# EXERCISE BRIEF:
Only the stretch below from the line holding "altacordoba.com" through the line holding "SIP House Pricing for a 140m2" should be restated, word for word and with both ends included; pictures stay out.
(DATA RECORDS begins)
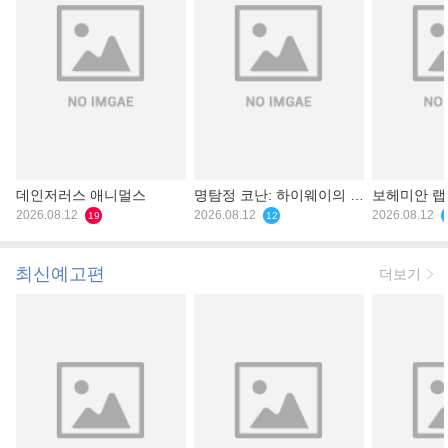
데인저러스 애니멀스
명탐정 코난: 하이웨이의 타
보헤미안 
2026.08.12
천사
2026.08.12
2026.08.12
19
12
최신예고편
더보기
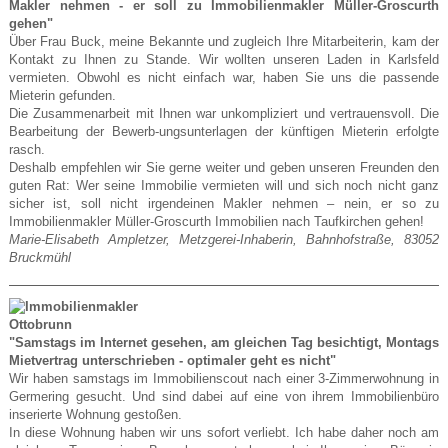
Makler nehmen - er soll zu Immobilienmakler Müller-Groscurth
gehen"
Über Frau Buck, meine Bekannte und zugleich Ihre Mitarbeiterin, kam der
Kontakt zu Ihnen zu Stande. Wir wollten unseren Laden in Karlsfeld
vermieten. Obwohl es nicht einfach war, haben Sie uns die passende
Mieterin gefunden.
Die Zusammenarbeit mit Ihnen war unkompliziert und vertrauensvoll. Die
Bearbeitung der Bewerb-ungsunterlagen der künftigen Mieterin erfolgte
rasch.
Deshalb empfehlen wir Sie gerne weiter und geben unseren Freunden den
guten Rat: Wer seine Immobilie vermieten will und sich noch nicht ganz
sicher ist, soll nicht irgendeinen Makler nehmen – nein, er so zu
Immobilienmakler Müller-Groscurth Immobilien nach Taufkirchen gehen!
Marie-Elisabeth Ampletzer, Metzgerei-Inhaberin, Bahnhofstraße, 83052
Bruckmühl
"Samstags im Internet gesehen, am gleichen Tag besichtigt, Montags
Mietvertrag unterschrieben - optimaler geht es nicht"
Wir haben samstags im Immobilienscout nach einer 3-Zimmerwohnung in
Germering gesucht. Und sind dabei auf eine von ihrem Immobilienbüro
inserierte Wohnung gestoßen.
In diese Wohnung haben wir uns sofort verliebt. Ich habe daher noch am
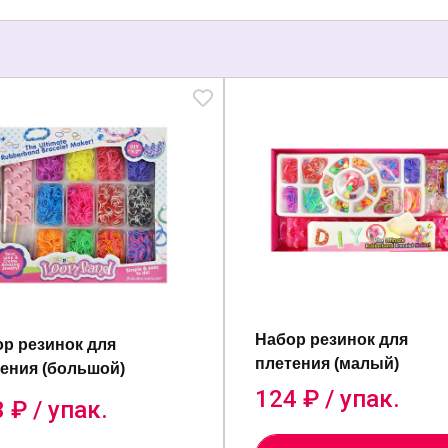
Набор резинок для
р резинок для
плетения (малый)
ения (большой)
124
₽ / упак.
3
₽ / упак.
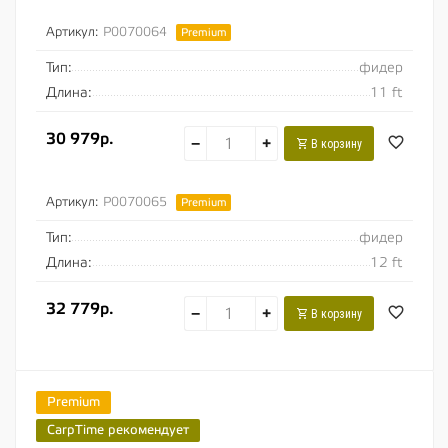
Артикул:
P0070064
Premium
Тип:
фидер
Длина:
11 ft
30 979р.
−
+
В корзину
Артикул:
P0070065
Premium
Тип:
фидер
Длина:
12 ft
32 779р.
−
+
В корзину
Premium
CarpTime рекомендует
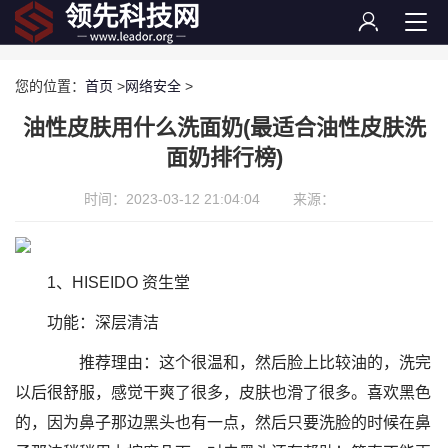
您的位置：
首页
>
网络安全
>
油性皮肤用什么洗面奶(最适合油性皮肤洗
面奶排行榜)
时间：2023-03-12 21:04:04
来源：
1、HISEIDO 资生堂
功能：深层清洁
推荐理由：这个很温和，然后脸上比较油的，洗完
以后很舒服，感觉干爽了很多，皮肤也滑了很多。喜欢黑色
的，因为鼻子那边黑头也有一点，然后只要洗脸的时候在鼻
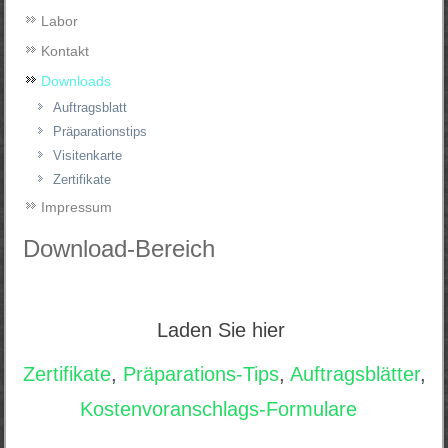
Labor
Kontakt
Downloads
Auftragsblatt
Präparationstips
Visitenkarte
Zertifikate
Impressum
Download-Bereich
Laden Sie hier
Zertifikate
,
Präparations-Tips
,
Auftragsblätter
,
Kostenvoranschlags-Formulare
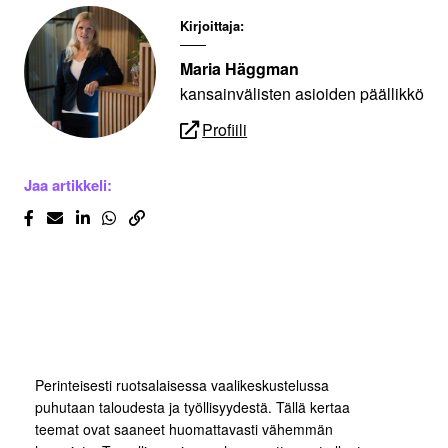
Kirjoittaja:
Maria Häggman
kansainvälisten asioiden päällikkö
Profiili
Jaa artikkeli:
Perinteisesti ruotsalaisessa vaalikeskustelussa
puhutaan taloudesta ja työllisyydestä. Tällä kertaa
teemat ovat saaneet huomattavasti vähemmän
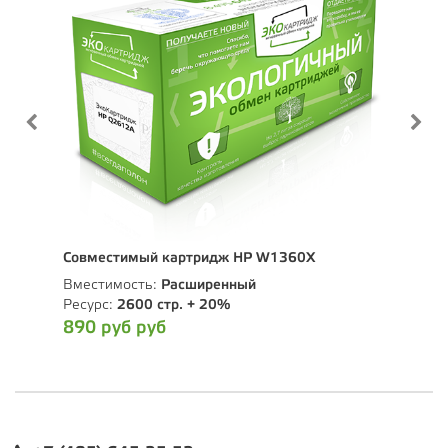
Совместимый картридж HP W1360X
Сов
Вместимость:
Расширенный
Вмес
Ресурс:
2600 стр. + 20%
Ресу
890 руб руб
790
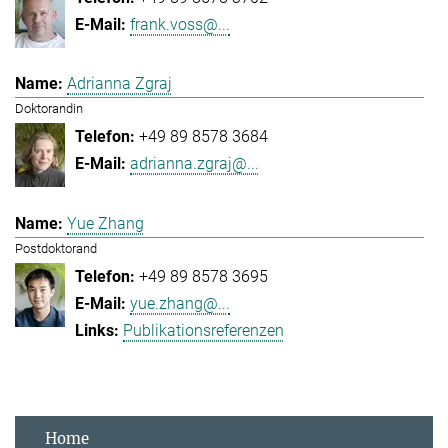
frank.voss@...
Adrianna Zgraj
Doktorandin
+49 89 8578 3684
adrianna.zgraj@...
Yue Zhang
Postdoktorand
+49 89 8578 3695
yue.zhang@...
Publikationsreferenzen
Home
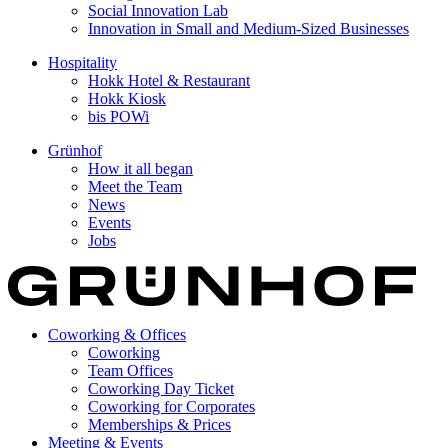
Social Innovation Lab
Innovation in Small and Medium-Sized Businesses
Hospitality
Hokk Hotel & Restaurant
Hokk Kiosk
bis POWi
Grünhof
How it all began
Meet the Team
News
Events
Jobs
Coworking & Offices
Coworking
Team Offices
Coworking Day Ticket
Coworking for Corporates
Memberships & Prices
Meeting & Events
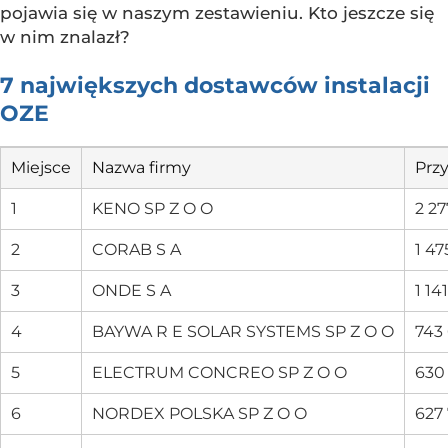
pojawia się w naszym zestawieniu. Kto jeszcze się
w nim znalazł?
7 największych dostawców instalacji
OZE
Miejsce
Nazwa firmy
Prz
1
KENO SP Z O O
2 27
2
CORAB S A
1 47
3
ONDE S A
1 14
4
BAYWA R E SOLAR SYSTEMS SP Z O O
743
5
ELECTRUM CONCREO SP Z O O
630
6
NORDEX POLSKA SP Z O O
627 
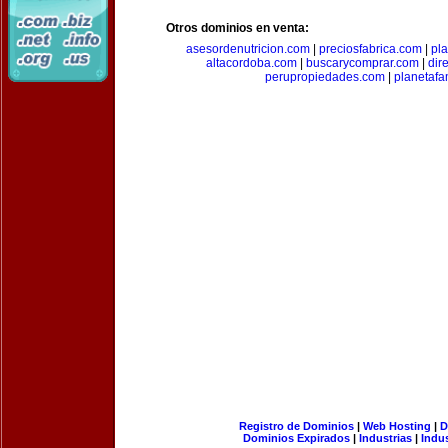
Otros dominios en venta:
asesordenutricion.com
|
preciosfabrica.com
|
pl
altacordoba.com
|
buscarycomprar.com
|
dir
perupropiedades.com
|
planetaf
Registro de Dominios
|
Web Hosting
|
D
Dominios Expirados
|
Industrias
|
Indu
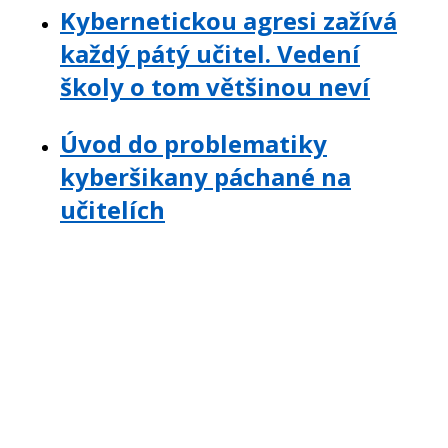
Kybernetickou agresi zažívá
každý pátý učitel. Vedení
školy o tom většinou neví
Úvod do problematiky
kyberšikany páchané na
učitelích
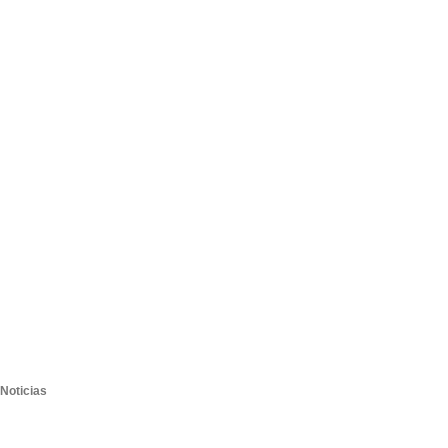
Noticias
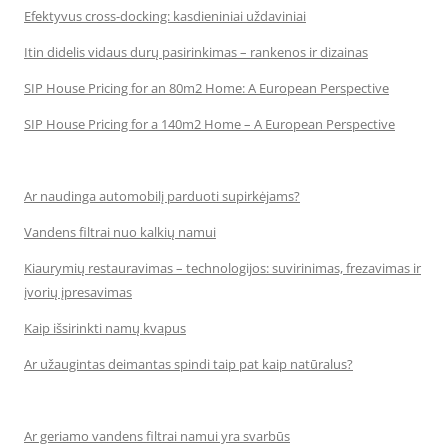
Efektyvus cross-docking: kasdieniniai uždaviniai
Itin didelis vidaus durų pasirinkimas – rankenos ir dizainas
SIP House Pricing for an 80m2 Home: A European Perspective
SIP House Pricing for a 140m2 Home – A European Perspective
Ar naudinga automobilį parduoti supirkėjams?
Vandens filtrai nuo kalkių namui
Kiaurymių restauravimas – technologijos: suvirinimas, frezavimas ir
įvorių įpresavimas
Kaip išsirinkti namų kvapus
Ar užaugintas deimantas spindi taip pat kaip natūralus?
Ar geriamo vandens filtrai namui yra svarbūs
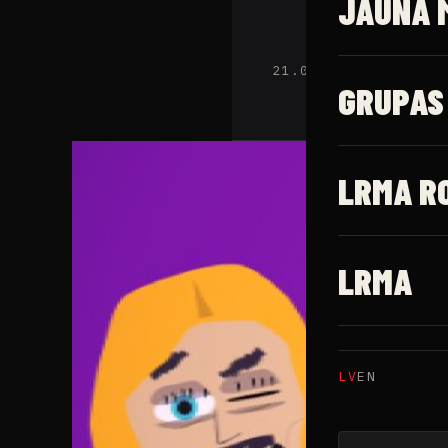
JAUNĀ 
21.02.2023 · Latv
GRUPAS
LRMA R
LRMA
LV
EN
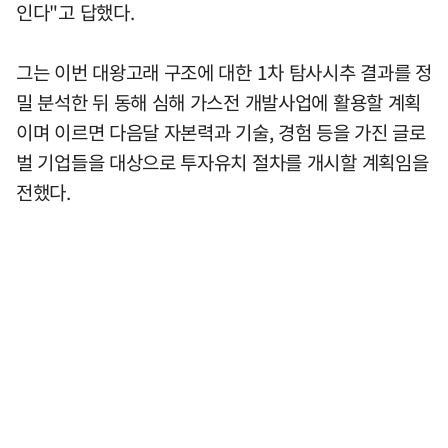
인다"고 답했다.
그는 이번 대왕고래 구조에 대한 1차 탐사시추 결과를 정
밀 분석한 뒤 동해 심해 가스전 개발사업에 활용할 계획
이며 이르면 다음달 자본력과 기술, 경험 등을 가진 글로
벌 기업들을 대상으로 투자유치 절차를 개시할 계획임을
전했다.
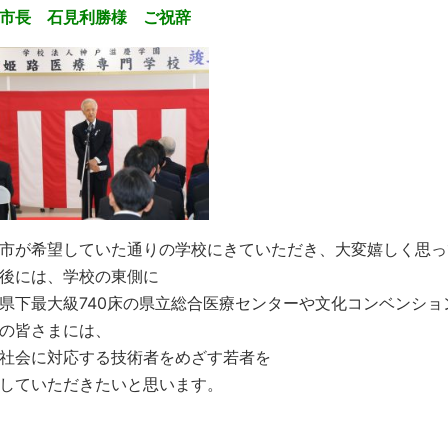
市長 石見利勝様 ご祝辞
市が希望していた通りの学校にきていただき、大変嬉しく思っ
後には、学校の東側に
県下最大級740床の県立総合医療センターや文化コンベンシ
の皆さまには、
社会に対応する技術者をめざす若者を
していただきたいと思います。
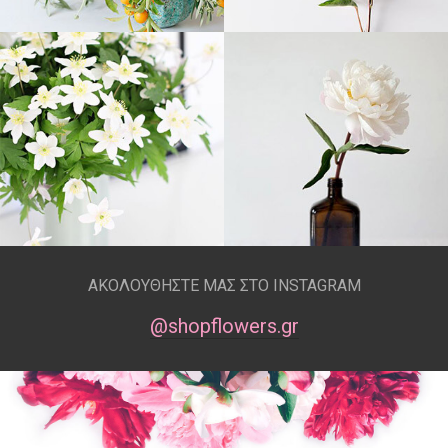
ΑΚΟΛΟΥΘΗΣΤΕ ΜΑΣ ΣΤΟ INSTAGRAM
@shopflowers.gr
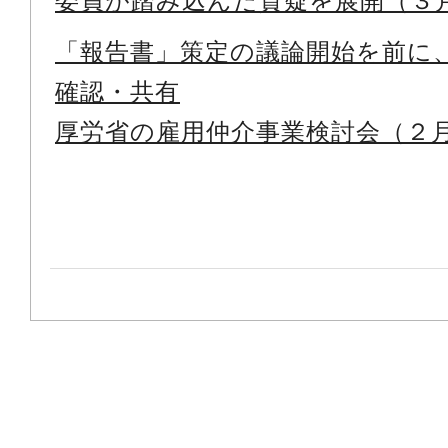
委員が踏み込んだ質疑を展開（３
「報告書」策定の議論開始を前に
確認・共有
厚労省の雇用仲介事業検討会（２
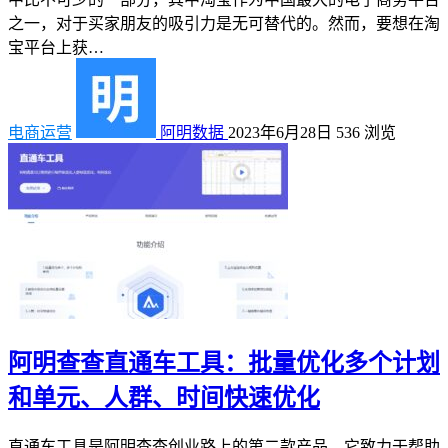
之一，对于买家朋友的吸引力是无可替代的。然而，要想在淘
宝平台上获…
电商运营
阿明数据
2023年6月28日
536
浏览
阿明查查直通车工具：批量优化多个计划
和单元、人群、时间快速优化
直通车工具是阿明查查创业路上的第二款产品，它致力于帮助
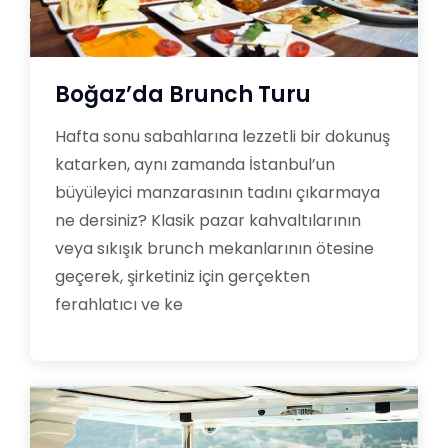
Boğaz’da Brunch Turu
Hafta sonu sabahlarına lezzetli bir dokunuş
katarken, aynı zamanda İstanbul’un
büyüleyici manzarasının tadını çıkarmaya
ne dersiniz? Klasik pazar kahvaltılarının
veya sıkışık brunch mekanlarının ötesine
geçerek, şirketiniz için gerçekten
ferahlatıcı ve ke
(DATA RECORDS ends)
# SOLUTION:
altacordoba.com
|
buscarycomprar.com
|
dir
perupropiedades.com
|
planetaf
Registro de Dominios
|
Web Hosting
|
D
Dominios Expirados
|
Industrias
|
Indu
Kybernetickou agresi zažívá
každý pátý učitel. Vedení
školy o tom většinou neví
Úvod do problematiky
kyberšikany páchané na
učitelích
Noticias
Efektyvus cross-docking: kasdieniniai uždaviniai
Itin didelis vidaus durų pasirinkimas – rankenos ir dizainas
SIP House Pricing for an 80m2 Home: A European Perspective
SIP House Pricing for a 140m2 Home – A European Perspective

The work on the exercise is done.